(Stored data entries)
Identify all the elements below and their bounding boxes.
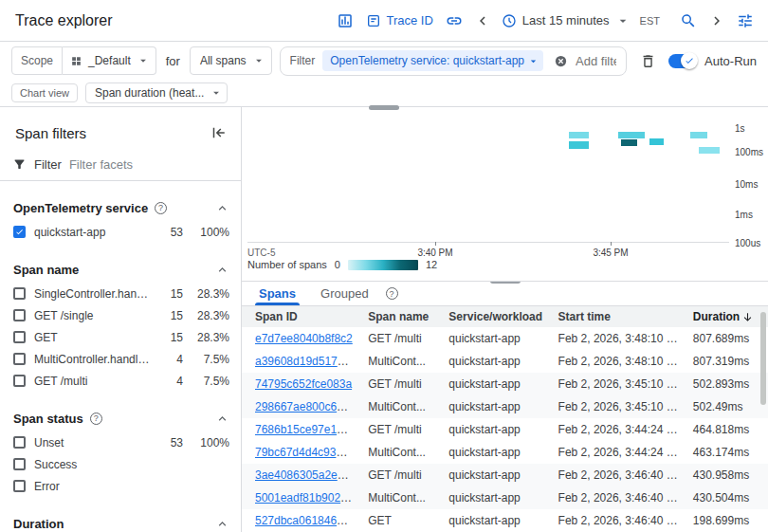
span-id-cell[interactable]: 298667ae800c6a76 [242, 395, 360, 418]
facet-section-title: Span name [13, 263, 79, 277]
legend-min: 0 [335, 259, 340, 270]
add-filter-input[interactable] [576, 54, 616, 68]
table-row[interactable]: 79bc67d4d4c93b02MultiCont...quickstart-a… [242, 441, 768, 464]
heatmap-cell[interactable] [618, 132, 645, 138]
facet-checkbox[interactable] [13, 375, 26, 387]
facet-checkbox[interactable] [13, 353, 26, 365]
span-id-cell[interactable]: a39608d19d51723e [242, 350, 360, 373]
heatmap-cell[interactable] [569, 132, 589, 138]
panel-resize-handle-middle[interactable] [490, 281, 521, 284]
facet-checkbox[interactable] [13, 480, 26, 492]
heatmap-cell[interactable] [690, 132, 707, 138]
time-back-button[interactable] [469, 8, 496, 34]
heatmap-cell[interactable] [699, 147, 720, 154]
table-row[interactable]: 527dbca061846e80GETquickstart-appFeb 2, … [242, 509, 768, 532]
facet-count: 53 [160, 226, 183, 239]
time-forward-button[interactable] [704, 8, 730, 34]
span-id-cell[interactable]: 74795c652fce083a [242, 373, 360, 395]
facet-item[interactable]: SingleController.handleSing...1528.3% [0, 283, 241, 304]
table-row[interactable]: 3ae4086305a2ea3eGET /multiquickstart-app… [242, 464, 768, 486]
tab-spans[interactable]: Spans [247, 282, 307, 305]
facet-section-header[interactable]: OpenTelemetry service [0, 196, 241, 219]
span-id-link[interactable]: 74795c652fce083a [255, 377, 352, 391]
filter-bar[interactable]: Filter OpenTelemetry service: quickstart… [280, 46, 627, 76]
col-header-span-id[interactable]: Span ID [242, 306, 360, 327]
span-id-link[interactable]: 527dbca061846e80 [255, 514, 356, 527]
col-header-span-name[interactable]: Span name [360, 306, 441, 327]
facet-filter-input[interactable] [69, 157, 183, 172]
help-icon[interactable] [386, 287, 398, 300]
facet-label: Success [34, 458, 152, 471]
filter-chip[interactable]: OpenTelemetry service: quickstart-app [322, 50, 543, 71]
auto-run-toggle[interactable] [668, 54, 697, 68]
span-scope-select[interactable]: All spans [190, 46, 272, 75]
span-id-cell[interactable]: e7d7ee8040b8f8c2 [242, 327, 360, 350]
span-id-link[interactable]: 79bc67d4d4c93b02 [255, 446, 355, 459]
facet-filter-label: Filter [34, 157, 62, 172]
analytics-chart-button[interactable] [332, 8, 358, 34]
facet-checkbox[interactable] [13, 287, 26, 300]
table-row[interactable]: 5001eadf81b902e0MultiCont...quickstart-a… [242, 486, 768, 509]
span-id-cell[interactable]: 7686b15ce97e1d6c [242, 418, 360, 441]
facet-item[interactable]: GET /single1528.3% [0, 304, 241, 326]
auto-run-label: Auto-Run [704, 54, 757, 68]
span-id-cell[interactable]: 527dbca061846e80 [242, 509, 360, 532]
span-id-link[interactable]: 3ae4086305a2ea3e [255, 468, 357, 482]
facet-checkbox[interactable] [13, 436, 26, 449]
tab-grouped[interactable]: Grouped [309, 282, 380, 305]
chart-type-select[interactable]: Span duration (heat... [85, 83, 228, 103]
chevron-up-icon[interactable] [215, 201, 229, 215]
trace-id-button[interactable]: Trace ID [360, 8, 438, 34]
heatmap-cell[interactable] [621, 139, 637, 146]
heatmap-cell[interactable] [569, 141, 589, 149]
span-id-cell[interactable]: 79bc67d4d4c93b02 [242, 441, 360, 464]
remove-filter-button[interactable] [553, 53, 568, 68]
help-icon[interactable] [90, 413, 102, 425]
span-id-link[interactable]: e7d7ee8040b8f8c2 [255, 332, 353, 345]
table-row[interactable]: a39608d19d51723eMultiCont...quickstart-a… [242, 350, 768, 373]
facet-item[interactable]: GET /multi47.5% [0, 370, 241, 392]
span-id-link[interactable]: 7686b15ce97e1d6c [255, 423, 355, 436]
scope-select[interactable]: _Default [63, 46, 156, 75]
table-row[interactable]: 298667ae800c6a76MultiCont...quickstart-a… [242, 395, 768, 418]
chevron-up-icon[interactable] [215, 517, 229, 531]
time-range-dropdown[interactable]: Last 15 minutes [498, 8, 634, 34]
chevron-up-icon[interactable] [215, 412, 229, 426]
span-id-cell[interactable]: 3ae4086305a2ea3e [242, 464, 360, 486]
heatmap-cell[interactable] [649, 138, 664, 145]
copy-link-button[interactable] [441, 8, 467, 34]
facet-checkbox[interactable] [13, 309, 26, 321]
collapse-sidebar-button[interactable] [205, 119, 231, 146]
col-header-duration[interactable]: Duration [686, 306, 768, 327]
facet-item[interactable]: Error [0, 475, 241, 497]
facet-checkbox[interactable] [13, 331, 26, 343]
help-icon[interactable] [155, 202, 167, 214]
table-scrollbar[interactable] [760, 312, 766, 405]
settings-button[interactable] [732, 8, 759, 34]
table-row[interactable]: 74795c652fce083aGET /multiquickstart-app… [242, 373, 768, 395]
facet-checkbox[interactable] [13, 226, 26, 238]
facet-section-header[interactable]: Span status [0, 407, 241, 430]
chevron-up-icon[interactable] [215, 263, 229, 277]
panel-resize-handle-top[interactable] [369, 105, 399, 110]
span-id-link[interactable]: 298667ae800c6a76 [255, 400, 356, 413]
facet-item[interactable]: Success [0, 453, 241, 475]
facet-item[interactable]: Unset53100% [0, 431, 241, 453]
facet-section-header[interactable]: Span name [0, 258, 241, 281]
span-id-link[interactable]: 5001eadf81b902e0 [255, 491, 353, 504]
facet-item[interactable]: GET1528.3% [0, 326, 241, 348]
col-header-service[interactable]: Service/workload [441, 306, 550, 327]
search-button[interactable] [675, 8, 702, 34]
table-row[interactable]: 7686b15ce97e1d6cGET /multiquickstart-app… [242, 418, 768, 441]
facet-item[interactable]: quickstart-app53100% [0, 221, 241, 243]
table-row[interactable]: e7d7ee8040b8f8c2GET /multiquickstart-app… [242, 327, 768, 350]
facet-checkbox[interactable] [13, 458, 26, 470]
span-id-cell[interactable]: 5001eadf81b902e0 [242, 486, 360, 509]
facet-section-header[interactable]: Duration [0, 512, 241, 532]
span-id-link[interactable]: a39608d19d51723e [255, 355, 357, 368]
col-header-start-time[interactable]: Start time [551, 306, 686, 327]
facet-item[interactable]: MultiController.handleMulti47.5% [0, 348, 241, 370]
facet-label: Error [34, 480, 152, 493]
span-name-cell: GET /multi [360, 327, 441, 350]
delete-filters-button[interactable] [634, 47, 661, 74]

Exercise directions: Set down every record word for word and leave out the pictures.

Task result:
Identify all the elements below and their bounding boxes.
span-id-cell[interactable]: 298667ae800c6a76 [242, 395, 360, 418]
facet-section-title: Span name [13, 263, 79, 277]
legend-min: 0 [335, 259, 340, 270]
add-filter-input[interactable] [576, 54, 616, 68]
table-row[interactable]: 79bc67d4d4c93b02MultiCont...quickstart-a… [242, 441, 768, 464]
heatmap-cell[interactable] [618, 132, 645, 138]
facet-checkbox[interactable] [13, 375, 26, 387]
facet-checkbox[interactable] [13, 353, 26, 365]
span-id-cell[interactable]: a39608d19d51723e [242, 350, 360, 373]
heatmap-cell[interactable] [569, 132, 589, 138]
panel-resize-handle-middle[interactable] [490, 281, 521, 284]
facet-checkbox[interactable] [13, 480, 26, 492]
heatmap-cell[interactable] [690, 132, 707, 138]
time-back-button[interactable] [469, 8, 496, 34]
heatmap-cell[interactable] [699, 147, 720, 154]
table-row[interactable]: 527dbca061846e80GETquickstart-appFeb 2, … [242, 509, 768, 532]
facet-count: 53 [160, 226, 183, 239]
time-forward-button[interactable] [704, 8, 730, 34]
span-id-cell[interactable]: 74795c652fce083a [242, 373, 360, 395]
facet-item[interactable]: SingleController.handleSing...1528.3% [0, 283, 241, 304]
table-row[interactable]: 3ae4086305a2ea3eGET /multiquickstart-app… [242, 464, 768, 486]
tab-spans[interactable]: Spans [247, 282, 307, 305]
facet-section-header[interactable]: OpenTelemetry service [0, 196, 241, 219]
span-id-link[interactable]: 74795c652fce083a [255, 377, 352, 391]
filter-bar[interactable]: Filter OpenTelemetry service: quickstart… [280, 46, 627, 76]
col-header-span-id[interactable]: Span ID [242, 306, 360, 327]
span-id-link[interactable]: 527dbca061846e80 [255, 514, 356, 527]
col-header-span-name[interactable]: Span name [360, 306, 441, 327]
facet-filter-input[interactable] [69, 157, 183, 172]
help-icon[interactable] [386, 287, 398, 300]
facet-label: Success [34, 458, 152, 471]
filter-chip[interactable]: OpenTelemetry service: quickstart-app [322, 50, 543, 71]
auto-run-toggle[interactable] [668, 54, 697, 68]
span-scope-select[interactable]: All spans [190, 46, 272, 75]
span-id-cell[interactable]: e7d7ee8040b8f8c2 [242, 327, 360, 350]
span-id-link[interactable]: 79bc67d4d4c93b02 [255, 446, 355, 459]
facet-filter-label: Filter [34, 157, 62, 172]
analytics-chart-button[interactable] [332, 8, 358, 34]
facet-checkbox[interactable] [13, 287, 26, 300]
table-row[interactable]: 5001eadf81b902e0MultiCont...quickstart-a… [242, 486, 768, 509]
span-id-cell[interactable]: 7686b15ce97e1d6c [242, 418, 360, 441]
facet-item[interactable]: GET /single1528.3% [0, 304, 241, 326]
auto-run-label: Auto-Run [704, 54, 757, 68]
span-id-cell[interactable]: 527dbca061846e80 [242, 509, 360, 532]
span-id-link[interactable]: 3ae4086305a2ea3e [255, 468, 357, 482]
facet-checkbox[interactable] [13, 436, 26, 449]
tab-grouped[interactable]: Grouped [309, 282, 380, 305]
chart-type-select[interactable]: Span duration (heat... [85, 83, 228, 103]
chevron-up-icon[interactable] [215, 201, 229, 215]
trace-id-button[interactable]: Trace ID [360, 8, 438, 34]
heatmap-cell[interactable] [621, 139, 637, 146]
heatmap-cell[interactable] [569, 141, 589, 149]
span-id-cell[interactable]: 79bc67d4d4c93b02 [242, 441, 360, 464]
remove-filter-button[interactable] [553, 53, 568, 68]
help-icon[interactable] [90, 413, 102, 425]
span-id-link[interactable]: e7d7ee8040b8f8c2 [255, 332, 353, 345]
table-row[interactable]: a39608d19d51723eMultiCont...quickstart-a… [242, 350, 768, 373]
facet-item[interactable]: GET /multi47.5% [0, 370, 241, 392]
span-id-link[interactable]: 7686b15ce97e1d6c [255, 423, 355, 436]
scope-select[interactable]: _Default [63, 46, 156, 75]
table-row[interactable]: 298667ae800c6a76MultiCont...quickstart-a… [242, 395, 768, 418]
chevron-up-icon[interactable] [215, 517, 229, 531]
time-range-dropdown[interactable]: Last 15 minutes [498, 8, 634, 34]
chevron-up-icon[interactable] [215, 412, 229, 426]
span-id-cell[interactable]: 3ae4086305a2ea3e [242, 464, 360, 486]
heatmap-cell[interactable] [649, 138, 664, 145]
copy-link-button[interactable] [441, 8, 467, 34]
facet-checkbox[interactable] [13, 309, 26, 321]
collapse-sidebar-button[interactable] [205, 119, 231, 146]
col-header-duration[interactable]: Duration [686, 306, 768, 327]
facet-item[interactable]: Error [0, 475, 241, 497]
facet-checkbox[interactable] [13, 331, 26, 343]
help-icon[interactable] [155, 202, 167, 214]
table-scrollbar[interactable] [760, 312, 766, 405]
settings-button[interactable] [732, 8, 759, 34]
table-row[interactable]: 74795c652fce083aGET /multiquickstart-app… [242, 373, 768, 395]
facet-checkbox[interactable] [13, 226, 26, 238]
facet-section-header[interactable]: Span status [0, 407, 241, 430]
chevron-up-icon[interactable] [215, 263, 229, 277]
panel-resize-handle-top[interactable] [369, 105, 399, 110]
span-id-link[interactable]: 298667ae800c6a76 [255, 400, 356, 413]
facet-item[interactable]: Success [0, 453, 241, 475]
facet-item[interactable]: Unset53100% [0, 431, 241, 453]
facet-section-header[interactable]: Span name [0, 258, 241, 281]
span-id-link[interactable]: 5001eadf81b902e0 [255, 491, 353, 504]
facet-item[interactable]: GET1528.3% [0, 326, 241, 348]
col-header-service[interactable]: Service/workload [441, 306, 550, 327]
search-button[interactable] [675, 8, 702, 34]
table-row[interactable]: 7686b15ce97e1d6cGET /multiquickstart-app… [242, 418, 768, 441]
facet-item[interactable]: quickstart-app53100% [0, 221, 241, 243]
table-row[interactable]: e7d7ee8040b8f8c2GET /multiquickstart-app… [242, 327, 768, 350]
facet-checkbox[interactable] [13, 458, 26, 470]
span-id-cell[interactable]: 5001eadf81b902e0 [242, 486, 360, 509]
facet-section-header[interactable]: Duration [0, 512, 241, 532]
span-id-link[interactable]: a39608d19d51723e [255, 355, 357, 368]
col-header-start-time[interactable]: Start time [551, 306, 686, 327]
facet-item[interactable]: MultiController.handleMulti47.5% [0, 348, 241, 370]
facet-label: Error [34, 480, 152, 493]
span-name-cell: GET /multi [360, 327, 441, 350]
delete-filters-button[interactable] [634, 47, 661, 74]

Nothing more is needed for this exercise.